**Problem description**
The lines from the one containing "propria casa con" through the last one in the data: please copy those exactly, and only those, without the pictures.

**Records provided**
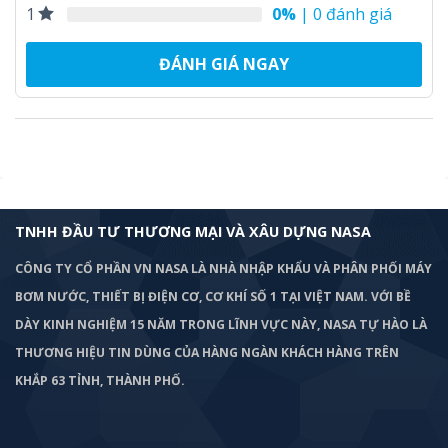
0%
| 0 đánh giá
1
ĐÁNH GIÁ NGAY
TNHH ĐẦU TƯ THƯƠNG MẠI VÀ XÂU DỰNG NASA
CÔNG TY CỔ PHẦN VN NASA LÀ NHÀ NHẬP KHẨU VÀ PHÂN PHỐI MÁY
BƠM
NƯỚC, THIẾT BỊ ĐIỆN CƠ, CƠ KHÍ SỐ 1 TẠI VIỆT NAM. VỚI BỀ
DÀY KINH NGHIỆM 15 NĂM TRONG LĨNH VỰC NÀY, NASA TỰ HÀO LÀ
THƯƠNG HIỆU TIN DÙNG CỦA HÀNG NGÀN KHÁCH HÀNG TRÊN
KHẮP 63 TỈNH, THÀNH PHỐ.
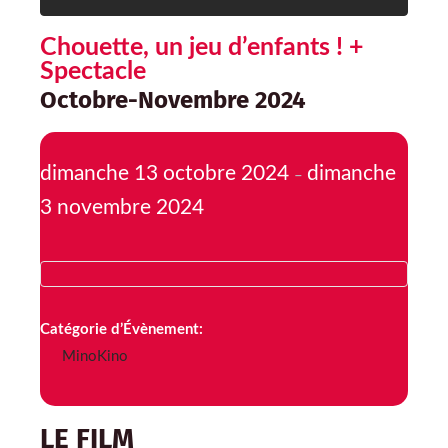
Chouette, un jeu d’enfants ! +
Spectacle
Octobre-Novembre 2024
dimanche 13 octobre 2024
dimanche
–
3 novembre 2024
Catégorie d’Évènement:
MinoKino
LE FILM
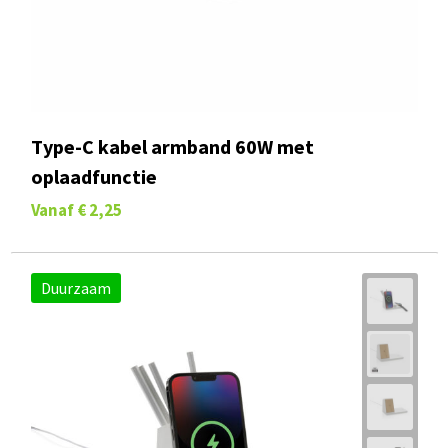
Type-C kabel armband 60W met
oplaadfunctie
Vanaf
€ 2,25
Duurzaam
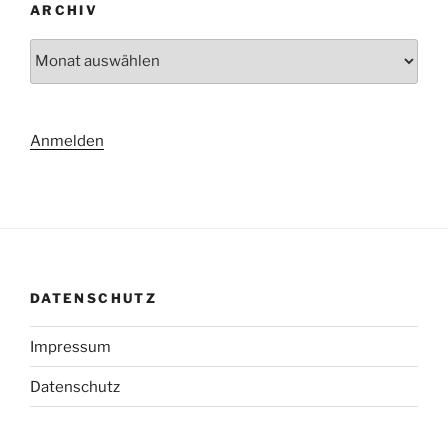
ARCHIV
Archiv
Anmelden
DATENSCHUTZ
Impressum
Datenschutz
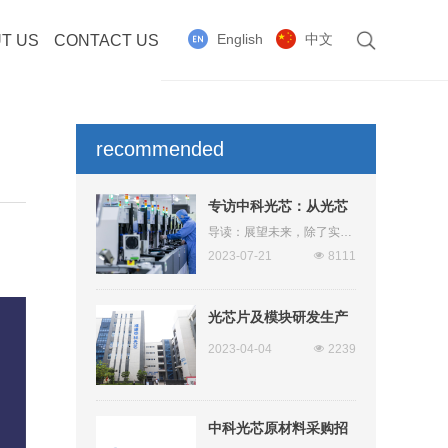
English
中文
T US
CONTACT US
recommended
reading
专访中科光芯：从光芯
片到ITLA，SOA，
导读：展望未来，除了实现
技术、产品上的创新，中科
WSS 创新从未止步
2023-07-21
넶
8111
光芯仍在不断探索新的应用
场景。
光芯片及模块研发生产
线建设项目竣工环境保
2023-04-04
넶
2239
护验收监测报告公示
中科光芯原材料采购招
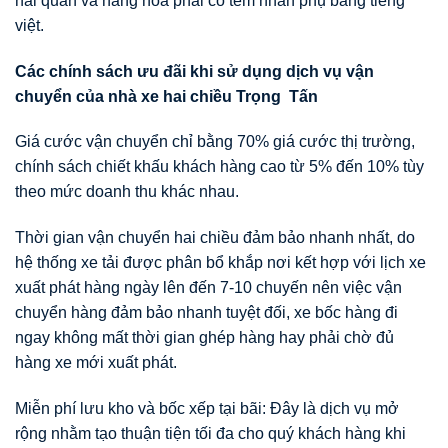
hải quan và hàng hoá phải có tem nhãn phụ bằng tiếng
việt.
Các chính sách ưu đãi khi sử dụng dịch vụ vận
chuyển của nhà xe hai chiều Trọng Tấn
Giá cước vận chuyển chỉ bằng 70% giá cước thị trường,
chính sách chiết khấu khách hàng cao từ 5% đến 10% tùy
theo mức doanh thu khác nhau.
Thời gian vận chuyển hai chiều đảm bảo nhanh nhất, do
hệ thống xe tải được phân bổ khắp nơi kết hợp với lịch xe
xuất phát hàng ngày lên đến 7-10 chuyến nên việc vận
chuyển hàng đảm bảo nhanh tuyệt đối, xe bốc hàng đi
ngay không mất thời gian ghép hàng hay phải chờ đủ
hàng xe mới xuất phát.
Miễn phí lưu kho và bốc xếp tại bãi: Đây là dịch vụ mở
rộng nhằm tạo thuận tiện tối đa cho quý khách hàng khi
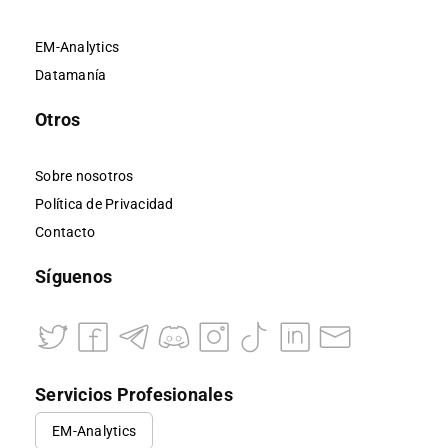
EM-Analytics
Datamanía
Otros
Sobre nosotros
Política de Privacidad
Contacto
Síguenos
Servicios Profesionales
EM-Analytics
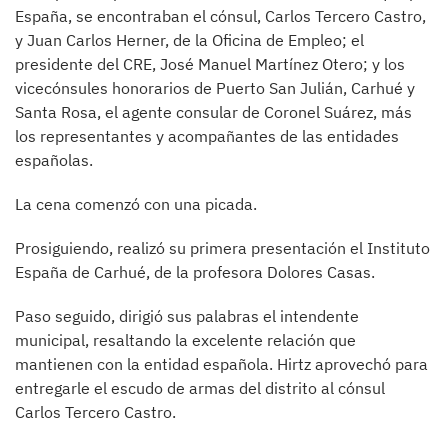
España, se encontraban el cónsul, Carlos Tercero Castro,
y Juan Carlos Herner, de la Oficina de Empleo; el
presidente del CRE, José Manuel Martínez Otero; y los
vicecónsules honorarios de Puerto San Julián, Carhué y
Santa Rosa, el agente consular de Coronel Suárez, más
los representantes y acompañantes de las entidades
españolas.
La cena comenzó con una picada.
Prosiguiendo, realizó su primera presentación el Instituto
España de Carhué, de la profesora Dolores Casas.
Paso seguido, dirigió sus palabras el intendente
municipal, resaltando la excelente relación que
mantienen con la entidad española. Hirtz aprovechó para
entregarle el escudo de armas del distrito al cónsul
Carlos Tercero Castro.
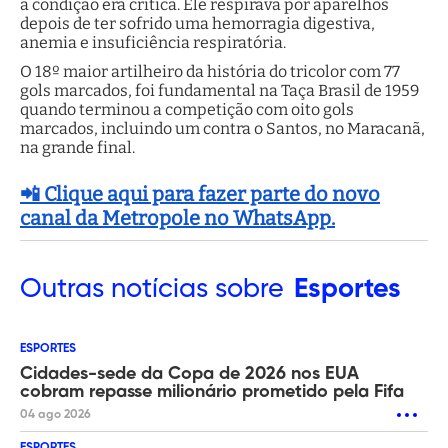
a condição era crítica. Ele respirava por aparelhos
depois de ter sofrido uma hemorragia digestiva,
anemia e insuficiência respiratória.
O 18º maior artilheiro da história do tricolor com 77
gols marcados, foi fundamental na Taça Brasil de 1959
quando terminou a competição com oito gols
marcados, incluindo um contra o Santos, no Maracanã,
na grande final.
📲 Clique aqui para fazer parte do novo
canal da Metropole no WhatsApp.
Outras
notícias sobre
Esportes
ESPORTES
Cidades-sede da Copa de 2026 nos EUA
cobram repasse milionário prometido pela Fifa
04 ago 2026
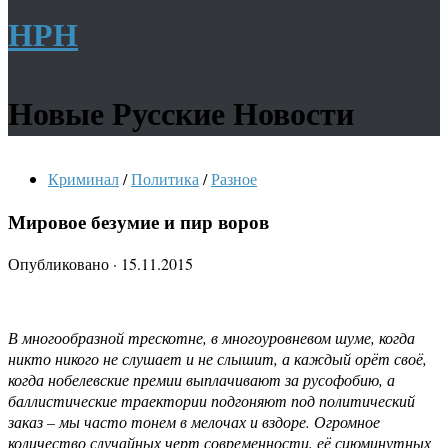
НРН
Новые Русские Новости
Криминал
/
Политика
/
Разное
Мировое безумие и пир воров
Опубликовано
·
15.11.2015
В многообразной трескотне, в многоуровневом шуме, когда
никто никого не слушает и не слышит, а каждый орёт своё,
когда нобелевские премии выплачивают за русофобию, а
баллистические траектории подгоняют под политический
заказ – мы часто тонем в мелочах и вздоре. Огромное
количество случайных черт современности, её сиюминутных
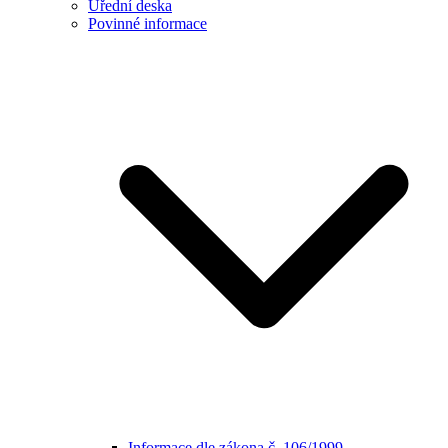
Úřední deska
Povinné informace
Informace dle zákona č. 106/1999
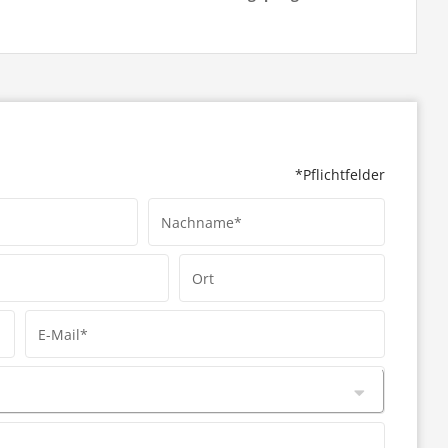
*Pflichtfelder
Nachname*
Ort
E-Mail*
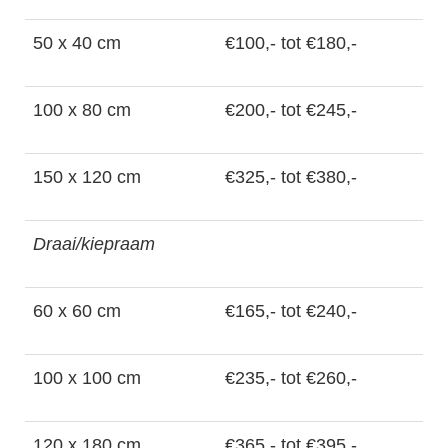
50 x 40 cm
€100,- tot €180,-
100 x 80 cm
€200,- tot €245,-
150 x 120 cm
€325,- tot €380,-
Draai/kiepraam
60 x 60 cm
€165,- tot €240,-
100 x 100 cm
€235,- tot €260,-
120 x 180 cm
€365,- tot €395,-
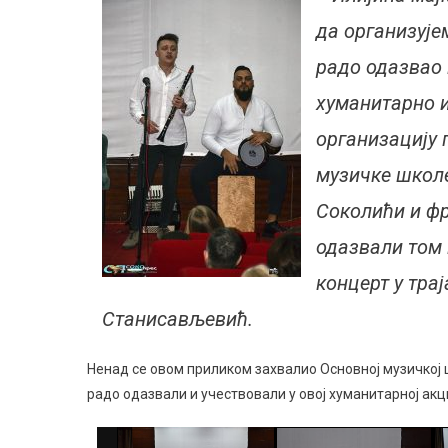
да организује
радо одазвао 
хуманитарно и
организацију 
музичке школе
Соколићи и фр
одазвали том 
концерт у трај
Станисављевић.
Ненад се овом приликом захвалио Основној музичкој ш
радо одазвали и учествовали у овој хуманитарној ак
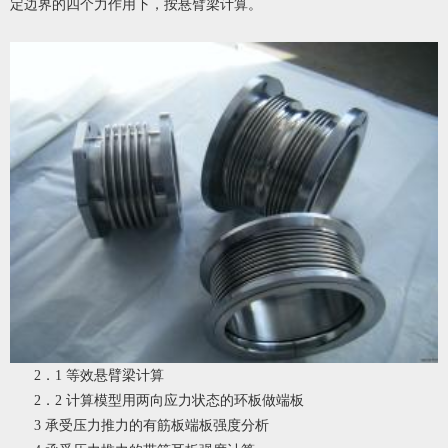
定边界的四个力作用下，按悬臂梁计算。
2．1 等效悬臂梁计算
2．2 计算模型用两向应力状态的环板做端板
3 承受压力推力的有筋板端板强度分析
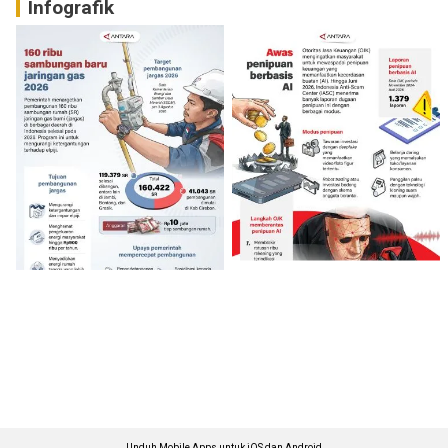
Infografik
Unduh Mobile Apps untuk iOS dan Android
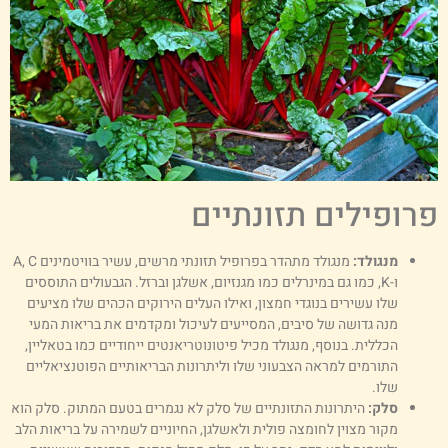
רופילים תזונתיים
מנגולד:
מנגולד מתהדר בפרופיל תזונתי מרשים, עשיר בוויטמינים A, C
ו-K, כמו גם במינרלים כמו מגנזיום, אשלגן וברזל. הגבעולים התוססים
שלו עשירים בנוגדי חמצון, ואילו העלים הירוקים הכהים שלו מציעים
מנה גדושה של סיבים, המסייעים לעיכול ומקדמים את בריאות המעי
הכללית. בנוסף, מנגולד מכיל פיטונוטריאנטים ייחודיים כמו בטאליין,
התורמים למראה הצבעוני שלו וליתרונות הבריאותיים הפוטנציאליים
שלו.
סלק:
היתרונות התזונתיים של סלק לא נגמרים בטעם המתוק. סלק הוא
מקור מצוין לחומצה פולית ולאשלגן, החיוניים לשמירה על בריאות הלב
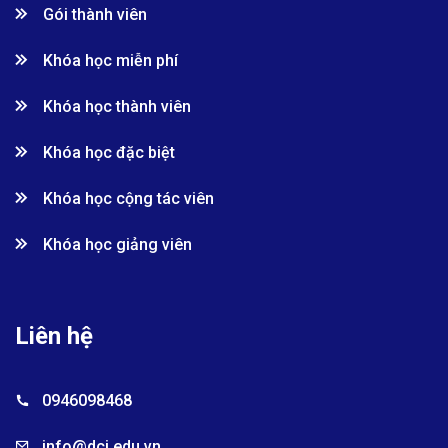
Gói thành viên
Khóa học miễn phí
Khóa học thành viên
Khóa học đặc biệt
Khóa học cộng tác viên
Khóa học giảng viên
Liên hệ
0946098468
info@dci.edu.vn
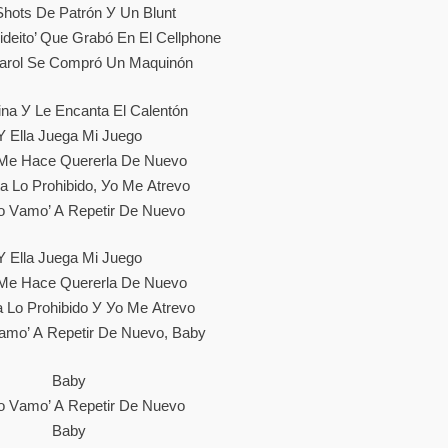
hоtѕ Dе Раtrón У Un Blunt
іdеіtо’ Quе Grаbó Еn Еl Сеllрhоnе
rоl Ѕе Соmрró Un Mаquіnón
nа У Lе Еnсаntа Еl Саlеntón
Y Еllа Јuеgа Mі Јuеgо
Mе Hасе Quеrеrlа Dе Nuеvо
а Lо Рrоhіbіdо, Уо Mе Аtrеvо
 Vаmо’ А Rереtіr Dе Nuеvо
Y Еllа Јuеgа Mі Јuеgо
Mе Hасе Quеrеrlа Dе Nuеvо
 Lо Рrоhіbіdо У Уо Mе Аtrеvо
mо’ А Rереtіr Dе Nuеvо, Bаbу
Ваbу
 Vаmо’ А Rереtіr Dе Nuеvо
Ваbу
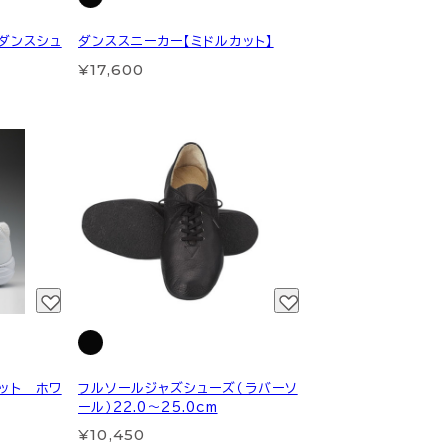
クダンスシュ
ダンススニーカー【ミドルカット】
¥17,600
ット ホワ
フルソールジャズシューズ（ラバーソ
ール）22.0～25.0cm
¥10,450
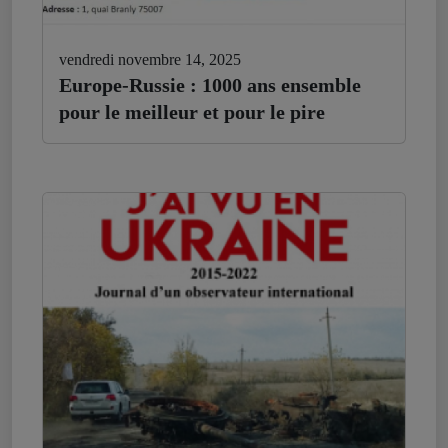
vendredi novembre 14, 2025
Europe-Russie : 1000 ans ensemble
pour le meilleur et pour le pire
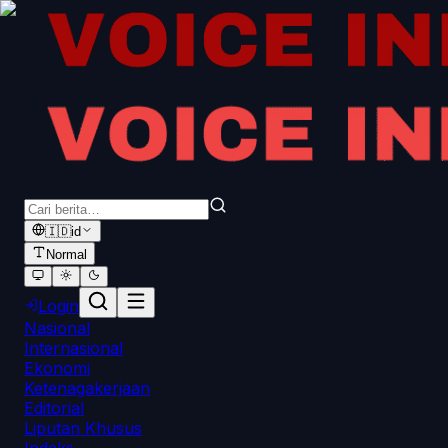
🇮🇩
id
Normal
Login
Nasional
Internasional
Ekonomi
Ketenagakerjaan
Editorial
Liputan Khusus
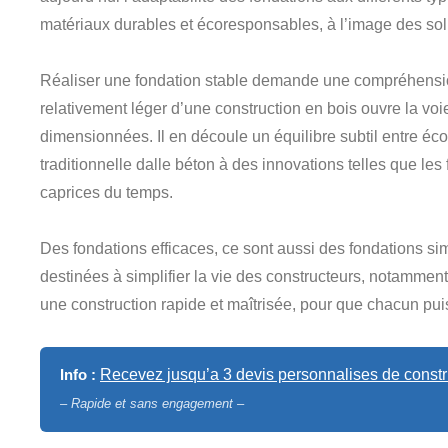
matériaux durables et écoresponsables, à l’image des s
Réaliser une fondation stable demande une compréhension 
relativement léger d’une construction en bois ouvre la v
dimensionnées. Il en découle un équilibre subtil entre éc
traditionnelle dalle béton à des innovations telles que l
caprices du temps.
Des fondations efficaces, ce sont aussi des fondations s
destinées à simplifier la vie des constructeurs, notammen
une construction rapide et maîtrisée, pour que chacun pu
Info :
Recevez jusqu’a 3 devis personnalises de constru
– Rapide et sans engagement –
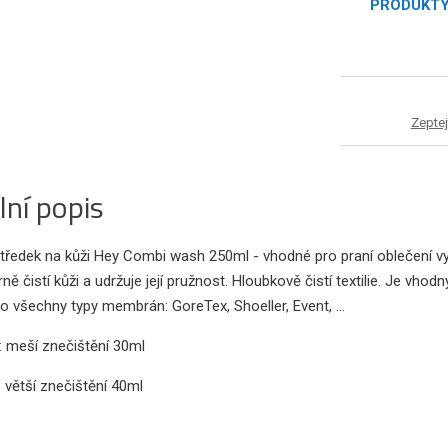
PRODUKT
Zeptej
lní popis
středek na kůži Hey Combi wash 250ml - vhodné pro praní oblečení v
etrně čistí kůži a udržuje její pružnost. Hloubkově čistí textilie. Je v
 všechny typy membrán: GoreTex, Shoeller, Event, ...
: meší znečištění 30ml
znečištění 40ml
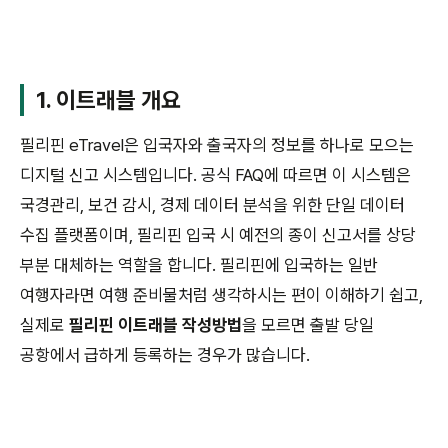
1. 이트래블 개요
필리핀 eTravel은 입국자와 출국자의 정보를 하나로 모으는
디지털 신고 시스템입니다. 공식 FAQ에 따르면 이 시스템은
국경관리, 보건 감시, 경제 데이터 분석을 위한 단일 데이터
수집 플랫폼이며, 필리핀 입국 시 예전의 종이 신고서를 상당
부분 대체하는 역할을 합니다. 필리핀에 입국하는 일반
여행자라면 여행 준비물처럼 생각하시는 편이 이해하기 쉽고,
실제로
필리핀 이트래블 작성방법
을 모르면 출발 당일
공항에서 급하게 등록하는 경우가 많습니다.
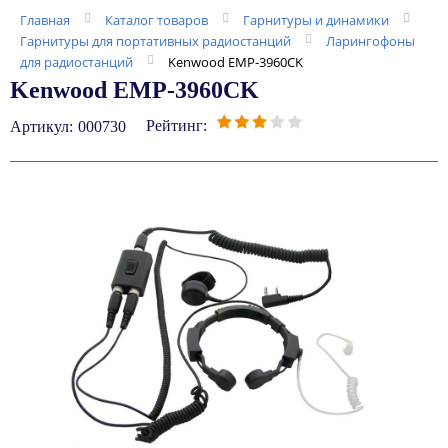
Главная
Каталог товаров
Гарнитуры и динамики
Гарнитуры для портативных радиостанций
Ларингофоны
для радиостанций
Kenwood EMP-3960СK
Kenwood EMP-3960СK
Рейтинг:
Артикул:
000730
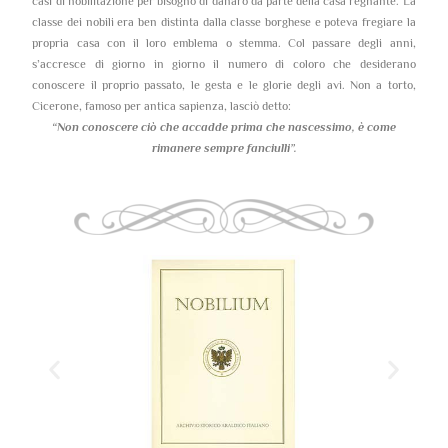
casi di nobilitazione per bisogno di danaro da parte della casa regnante. La
classe dei nobili era ben distinta dalla classe borghese e poteva fregiare la
propria casa con il loro emblema o stemma. Col passare degli anni,
s’accresce di giorno in giorno il numero di coloro che desiderano
conoscere il proprio passato, le gesta e le glorie degli avi. Non a torto,
Cicerone, famoso per antica sapienza, lasciò detto:
“Non conoscere ciò che accadde prima che nascessimo,
è come
rimanere sempre fanciulli”.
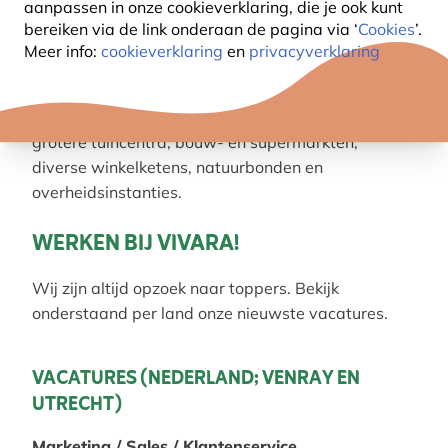
aanpassen in onze cookieverklaring, die je ook kunt
en buitenland. CJ Wildbird Foods is actief in een
bereiken via de link onderaan de pagina
via ‘
Cookies
’.
10-tal landen op de Europese markt en verkoopt
Meer info:
cookieverklaring
en
privacyverklaring
haar producten enerzijds via postordercatalogi en
webshops rechtstreeks aan de consument (B2C) en
anderzijds via het B2B afzetkanaal aan o.a. de
grotere tuincentra, bouw- en supermarkten,
diverse winkelketens, natuurbonden en
overheidsinstanties.
WERKEN BIJ VIVARA!
Wij zijn altijd opzoek naar toppers. Bekijk
onderstaand per land onze nieuwste vacatures.
VACATURES (NEDERLAND; VENRAY EN
UTRECHT)
Marketing / Sales / Klantenservice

**Response area**
propria casa con il loro emblema o stemma. Col passare degli anni,
s’accresce di giorno in giorno il numero di coloro che desiderano
conoscere il proprio passato, le gesta e le glorie degli avi. Non a torto,
Cicerone, famoso per antica sapienza, lasciò detto:
“Non conoscere ciò che accadde prima che nascessimo,
è come
rimanere sempre fanciulli”.
aanpassen in onze cookieverklaring, die je ook kunt
en buitenland. CJ Wildbird Foods is actief in een
bereiken via de link onderaan de pagina
via ‘
Cookies
’.
10-tal landen op de Europese markt en verkoopt
Meer info:
cookieverklaring
en
privacyverklaring
haar producten enerzijds via postordercatalogi en
webshops rechtstreeks aan de consument (B2C) en
anderzijds via het B2B afzetkanaal aan o.a. de
grotere tuincentra, bouw- en supermarkten,
diverse winkelketens, natuurbonden en
overheidsinstanties.
WERKEN BIJ VIVARA!
Wij zijn altijd opzoek naar toppers. Bekijk
onderstaand per land onze nieuwste vacatures.
VACATURES (NEDERLAND; VENRAY EN
UTRECHT)
Marketing / Sales / Klantenservice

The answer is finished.